→ Data for this exercise:
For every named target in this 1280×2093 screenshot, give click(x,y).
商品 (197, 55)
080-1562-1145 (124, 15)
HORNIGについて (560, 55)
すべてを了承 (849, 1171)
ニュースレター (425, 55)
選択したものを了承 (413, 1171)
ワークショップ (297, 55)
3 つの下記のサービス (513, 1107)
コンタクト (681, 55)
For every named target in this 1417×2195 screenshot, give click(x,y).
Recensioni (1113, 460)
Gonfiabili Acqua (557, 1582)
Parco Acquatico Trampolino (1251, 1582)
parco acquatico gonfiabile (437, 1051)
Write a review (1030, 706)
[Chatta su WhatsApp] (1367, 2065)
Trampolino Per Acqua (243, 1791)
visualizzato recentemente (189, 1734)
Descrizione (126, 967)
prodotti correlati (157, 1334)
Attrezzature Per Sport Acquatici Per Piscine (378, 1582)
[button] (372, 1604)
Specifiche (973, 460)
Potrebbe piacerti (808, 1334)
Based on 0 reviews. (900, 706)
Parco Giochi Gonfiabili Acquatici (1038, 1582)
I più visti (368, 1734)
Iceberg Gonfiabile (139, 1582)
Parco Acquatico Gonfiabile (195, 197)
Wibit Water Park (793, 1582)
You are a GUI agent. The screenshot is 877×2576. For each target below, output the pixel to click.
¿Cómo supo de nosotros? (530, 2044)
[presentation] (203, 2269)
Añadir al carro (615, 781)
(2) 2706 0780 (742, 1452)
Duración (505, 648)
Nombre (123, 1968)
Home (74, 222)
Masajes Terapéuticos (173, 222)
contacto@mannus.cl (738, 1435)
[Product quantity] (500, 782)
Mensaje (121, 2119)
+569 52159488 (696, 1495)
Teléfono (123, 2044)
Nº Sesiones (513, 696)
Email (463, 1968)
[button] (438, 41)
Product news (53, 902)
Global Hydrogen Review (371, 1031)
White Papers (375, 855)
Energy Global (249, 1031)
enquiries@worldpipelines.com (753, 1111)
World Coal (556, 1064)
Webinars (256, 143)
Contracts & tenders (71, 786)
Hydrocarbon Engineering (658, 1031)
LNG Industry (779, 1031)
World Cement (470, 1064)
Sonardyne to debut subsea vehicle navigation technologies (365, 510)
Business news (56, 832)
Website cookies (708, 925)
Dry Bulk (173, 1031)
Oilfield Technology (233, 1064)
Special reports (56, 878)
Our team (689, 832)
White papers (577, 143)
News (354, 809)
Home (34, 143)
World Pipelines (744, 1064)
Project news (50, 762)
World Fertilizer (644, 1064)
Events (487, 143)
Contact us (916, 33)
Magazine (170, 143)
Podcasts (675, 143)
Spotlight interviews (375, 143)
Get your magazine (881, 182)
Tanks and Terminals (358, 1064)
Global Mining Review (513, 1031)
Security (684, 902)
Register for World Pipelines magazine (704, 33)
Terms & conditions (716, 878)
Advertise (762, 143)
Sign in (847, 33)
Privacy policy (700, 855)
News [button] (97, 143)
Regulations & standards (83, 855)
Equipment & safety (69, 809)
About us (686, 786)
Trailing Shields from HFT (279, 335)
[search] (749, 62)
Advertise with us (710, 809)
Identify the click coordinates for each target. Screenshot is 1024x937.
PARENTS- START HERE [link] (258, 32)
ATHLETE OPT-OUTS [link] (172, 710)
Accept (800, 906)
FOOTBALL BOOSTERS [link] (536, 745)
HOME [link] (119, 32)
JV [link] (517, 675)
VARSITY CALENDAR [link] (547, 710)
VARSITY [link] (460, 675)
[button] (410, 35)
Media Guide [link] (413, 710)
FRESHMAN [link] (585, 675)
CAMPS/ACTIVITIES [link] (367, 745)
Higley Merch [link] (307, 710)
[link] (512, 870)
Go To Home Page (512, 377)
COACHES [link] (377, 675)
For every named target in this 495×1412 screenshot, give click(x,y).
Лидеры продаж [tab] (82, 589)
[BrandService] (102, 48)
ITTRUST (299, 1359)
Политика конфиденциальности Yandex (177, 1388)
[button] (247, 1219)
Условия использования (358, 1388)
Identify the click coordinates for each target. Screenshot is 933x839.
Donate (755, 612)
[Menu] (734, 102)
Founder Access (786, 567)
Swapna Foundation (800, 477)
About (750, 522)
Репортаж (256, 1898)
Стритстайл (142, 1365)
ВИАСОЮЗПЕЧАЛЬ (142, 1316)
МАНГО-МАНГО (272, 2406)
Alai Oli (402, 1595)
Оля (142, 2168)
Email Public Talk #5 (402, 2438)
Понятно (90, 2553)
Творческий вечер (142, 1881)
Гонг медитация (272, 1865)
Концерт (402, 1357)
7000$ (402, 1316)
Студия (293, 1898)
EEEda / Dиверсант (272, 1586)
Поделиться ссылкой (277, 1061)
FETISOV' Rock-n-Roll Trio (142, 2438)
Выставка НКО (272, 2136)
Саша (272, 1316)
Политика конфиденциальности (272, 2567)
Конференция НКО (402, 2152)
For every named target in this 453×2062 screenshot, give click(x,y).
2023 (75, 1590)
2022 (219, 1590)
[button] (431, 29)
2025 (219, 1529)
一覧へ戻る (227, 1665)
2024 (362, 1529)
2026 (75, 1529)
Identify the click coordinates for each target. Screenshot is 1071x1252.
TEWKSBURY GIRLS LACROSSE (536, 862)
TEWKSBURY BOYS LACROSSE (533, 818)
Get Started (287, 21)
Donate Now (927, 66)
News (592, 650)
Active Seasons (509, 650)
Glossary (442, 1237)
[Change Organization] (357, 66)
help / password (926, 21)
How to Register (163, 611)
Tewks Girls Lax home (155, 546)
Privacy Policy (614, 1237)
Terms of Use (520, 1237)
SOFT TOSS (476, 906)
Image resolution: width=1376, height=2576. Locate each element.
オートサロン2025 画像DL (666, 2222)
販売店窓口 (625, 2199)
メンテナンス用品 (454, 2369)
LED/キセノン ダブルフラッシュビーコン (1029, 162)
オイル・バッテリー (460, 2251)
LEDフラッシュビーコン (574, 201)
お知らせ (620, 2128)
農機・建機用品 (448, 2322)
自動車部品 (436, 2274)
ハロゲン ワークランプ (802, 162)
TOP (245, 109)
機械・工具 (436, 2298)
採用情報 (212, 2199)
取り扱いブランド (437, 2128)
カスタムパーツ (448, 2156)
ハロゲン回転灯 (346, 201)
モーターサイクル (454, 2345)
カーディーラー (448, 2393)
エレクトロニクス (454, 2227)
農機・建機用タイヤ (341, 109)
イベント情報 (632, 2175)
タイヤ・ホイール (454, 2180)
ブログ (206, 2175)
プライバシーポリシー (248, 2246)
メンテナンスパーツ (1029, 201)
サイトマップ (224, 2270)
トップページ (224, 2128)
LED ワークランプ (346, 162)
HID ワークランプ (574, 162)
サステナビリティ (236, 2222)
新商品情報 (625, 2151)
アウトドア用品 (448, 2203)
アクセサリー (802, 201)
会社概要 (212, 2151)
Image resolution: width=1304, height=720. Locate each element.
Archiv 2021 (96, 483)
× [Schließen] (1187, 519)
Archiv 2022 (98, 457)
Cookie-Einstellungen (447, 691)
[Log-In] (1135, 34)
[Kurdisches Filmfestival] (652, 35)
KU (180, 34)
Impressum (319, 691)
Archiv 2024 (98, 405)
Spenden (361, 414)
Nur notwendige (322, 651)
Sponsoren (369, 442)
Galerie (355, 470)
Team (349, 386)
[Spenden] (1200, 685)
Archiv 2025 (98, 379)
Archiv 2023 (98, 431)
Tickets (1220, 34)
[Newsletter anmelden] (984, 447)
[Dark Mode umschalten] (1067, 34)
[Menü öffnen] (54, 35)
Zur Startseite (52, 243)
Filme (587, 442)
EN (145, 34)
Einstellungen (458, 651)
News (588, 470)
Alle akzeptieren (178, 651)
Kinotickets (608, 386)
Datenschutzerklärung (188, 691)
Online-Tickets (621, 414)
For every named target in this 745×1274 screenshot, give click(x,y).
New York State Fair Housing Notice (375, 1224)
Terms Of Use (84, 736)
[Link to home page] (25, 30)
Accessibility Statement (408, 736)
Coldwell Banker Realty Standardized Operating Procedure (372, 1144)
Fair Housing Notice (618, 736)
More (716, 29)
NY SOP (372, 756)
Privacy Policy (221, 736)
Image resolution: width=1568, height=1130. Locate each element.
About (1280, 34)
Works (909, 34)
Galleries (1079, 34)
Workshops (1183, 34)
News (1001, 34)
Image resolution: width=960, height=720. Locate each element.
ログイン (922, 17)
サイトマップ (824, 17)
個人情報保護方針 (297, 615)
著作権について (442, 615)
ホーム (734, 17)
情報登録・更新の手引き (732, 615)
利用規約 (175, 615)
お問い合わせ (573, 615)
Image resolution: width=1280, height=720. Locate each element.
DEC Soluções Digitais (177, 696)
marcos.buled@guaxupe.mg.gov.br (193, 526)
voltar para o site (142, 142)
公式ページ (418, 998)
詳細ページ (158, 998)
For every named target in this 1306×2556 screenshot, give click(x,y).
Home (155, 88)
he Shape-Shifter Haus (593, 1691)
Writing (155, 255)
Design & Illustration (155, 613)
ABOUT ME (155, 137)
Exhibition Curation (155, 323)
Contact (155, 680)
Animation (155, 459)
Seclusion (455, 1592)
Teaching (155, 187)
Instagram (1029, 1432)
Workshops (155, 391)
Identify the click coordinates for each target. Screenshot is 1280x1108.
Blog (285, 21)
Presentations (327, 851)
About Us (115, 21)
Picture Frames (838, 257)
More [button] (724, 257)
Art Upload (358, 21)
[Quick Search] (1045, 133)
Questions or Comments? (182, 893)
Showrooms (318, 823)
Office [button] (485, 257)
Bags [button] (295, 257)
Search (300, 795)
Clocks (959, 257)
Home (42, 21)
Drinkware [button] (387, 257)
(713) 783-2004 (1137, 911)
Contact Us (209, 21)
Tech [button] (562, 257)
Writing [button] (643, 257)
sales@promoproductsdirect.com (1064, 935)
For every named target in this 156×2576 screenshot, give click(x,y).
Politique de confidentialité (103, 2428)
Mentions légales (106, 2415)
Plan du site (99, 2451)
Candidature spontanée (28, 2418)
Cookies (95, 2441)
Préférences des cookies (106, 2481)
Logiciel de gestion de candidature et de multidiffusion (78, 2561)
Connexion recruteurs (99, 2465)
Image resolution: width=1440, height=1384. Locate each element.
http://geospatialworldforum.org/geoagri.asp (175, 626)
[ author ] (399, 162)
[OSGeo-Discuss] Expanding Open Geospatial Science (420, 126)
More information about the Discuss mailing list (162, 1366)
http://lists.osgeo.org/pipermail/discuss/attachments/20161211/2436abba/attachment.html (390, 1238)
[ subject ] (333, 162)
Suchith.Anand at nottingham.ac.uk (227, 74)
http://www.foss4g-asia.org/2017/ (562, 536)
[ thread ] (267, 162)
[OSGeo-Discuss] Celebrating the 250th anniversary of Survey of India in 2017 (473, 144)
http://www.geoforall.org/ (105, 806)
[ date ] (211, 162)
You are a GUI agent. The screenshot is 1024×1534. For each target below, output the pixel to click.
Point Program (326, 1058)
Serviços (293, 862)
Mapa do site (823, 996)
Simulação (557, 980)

→ Your instructions:
Look through the material above and print exactly the lines from the one containing "Special reports (56, 878)" to the one containing "Global Mining Review (513, 1031)", both included, and nothing more.

→ Written response:
Special reports (56, 878)
Our team (689, 832)
White papers (577, 143)
News (354, 809)
Home (34, 143)
World Pipelines (744, 1064)
Project news (50, 762)
World Fertilizer (644, 1064)
Events (487, 143)
Contact us (916, 33)
Magazine (170, 143)
Podcasts (675, 143)
Spotlight interviews (375, 143)
Get your magazine (881, 182)
Tanks and Terminals (358, 1064)
Global Mining Review (513, 1031)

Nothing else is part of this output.